Concernant la note confidentielle de Jean-François Etienne des Rosaies qui vous désigne comme pilote du dossier…

Il y a des gens dans cette affaire qui ont voulu se gonfler, se donner un rôle qu’ils n’avaient pas. Je n’ai pas piloté quoique ce soit. J’ai juste fait mon boulot.

Mais vous étiez au courant des ennuis judiciaires de Chodiev ?

Oui, bien sûr. Mais je n’ai pas piloté quoique ce soit pour le sortir de là. Je n’en avais ni la capacité ni l’expertise.

Vous n’avez pas été en contact avec Catherine Degoul ?

Ecoutez, je connais des Rosaies, je connais Catherine Degoul, je connais Monsieur Chodiev pour qui, par ailleurs, j’ai beaucoup d’estime. Il a contribué, à sa façon, au développement des relations entre la France et le Kazakhstan, d’une façon parfaitement honorable. Donc, je ne dis pas ne pas connaître ces gens. Mais la présentation qui en est faite comme quoi il y aurait eu pilotage de l’Elysée est de l’affabulation.

Ce qu’Etienne des Rosaies écrit dans la note confidentielle à Claude Guéant, c’est pour se gonfler alors ?

On voit bien l’objectif d’une telle démarche. En tout cas, moi, je le vois.

Avez-vous intenté une action quelconque contre lui ? Comptez-vous le faire ?

Je n’ai pas vu cette lettre. Pour moi, c’est un non-sujet. Je ne comprends pas le bruit qu’on veut faire autour d’une non-affaire. Il y a un processus qui a suivi son cours en Belgique et voilà. Après, que des gens se posent des questions, c’est comme ça.

Quelle relation aviez-vous avec Catherine Degoul ?

Je la connais. Elle m’a été présentée par Etienne des Rosaies. Mon travail consiste à être informé quand je reçois des interlocuteurs. Il y a des gens de bonne volonté qui veulent bien m’informer. Et voilà. Mon travail consiste à recevoir des gens comme ça.

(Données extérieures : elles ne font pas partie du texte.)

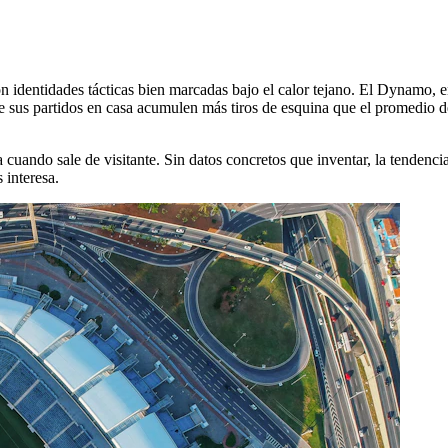
n identidades tácticas bien marcadas bajo el calor tejano. El Dynamo, e
e sus partidos en casa acumulen más tiros de esquina que el promedio d
uando sale de visitante. Sin datos concretos que inventar, la tendencia
 interesa.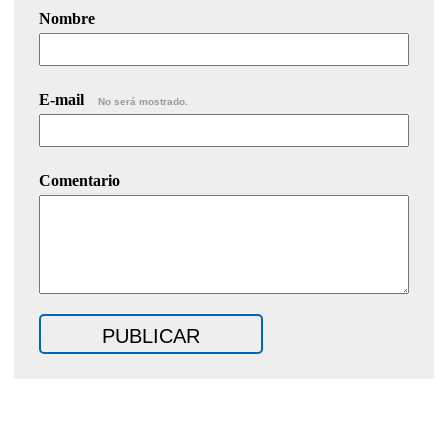
Nombre
E-mail
No será mostrado.
Comentario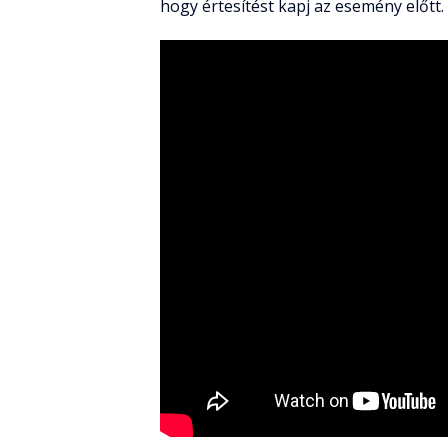
hogy értesítést kapj az esemény előtt.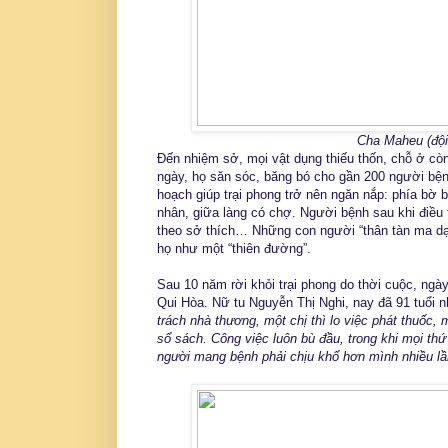
Cha Maheu (đội
Đến nhiệm sở, mọi vật dụng thiếu thốn, chỗ ở c
ngày, họ săn sóc, băng bó cho gần 200 người bện
hoạch giúp trại phong trở nên ngăn nắp: phía bờ b
nhân, giữa làng có chợ. Người bệnh sau khi điều 
theo sở thích… Những con người “thân tàn ma dại”
họ như một “thiên đường”.
Sau 10 năm rời khỏi trại phong do thời cuộc, ngày
Qui Hòa. Nữ tu Nguyễn Thị Nghi, nay đã 91 tuổi nh
trách nhà thương, một chị thì lo việc phát thuốc,
sổ sách. Công việc luôn bù đầu, trong khi mọi thứ
người mang bệnh phải chịu khổ hơn mình nhiều lầ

Vous étiez donc bien informé des ennuis judiciaires de Chodiev en Belgique ?

Oui. On fait attention à qui on reçoit, c’est normal. Même si c’est des gens proches de chefs d’Etat étrangers. Pour ne pas établir de relations avec des gens qui ne sont pas fréquentables. J’étais au courant. Mais il n’y a rien eu d’autre.

Cela s’est arrêté là ? Il n’y a eu aucune intervention vis-à-vis de la Belgique ?

Evidemment non. Même s’il y avait eu la volonté, je ne vois pas comment on aurait fait.

Et le sénateur belge Armand De Decker, vous le connaissez ? L’avez-vous rencontré ?

C’est un personnalité connue en Belgique. Je l’ai certainement croisé dans mes fonctions. J’ai rencontré tellement de gens. Si vous me demandez si j’ai rencontré Monsieur De Decker dans le cadre des affaires de Monsieur Chodiev, je vous réponds non.

Quand vous l’avez rencontré, c’était en 2011 ? En 2010 ?

Sincèrement, je ne sais plus. Il était vice-président du Sénat, à ce moment-là.

Et vous n’avez pas évoqué Chodiev avec lui ?

C’est possible. Dans une conversation, cela a pu être le cas. Sans qu’il y ait aucune conspiration pour autant.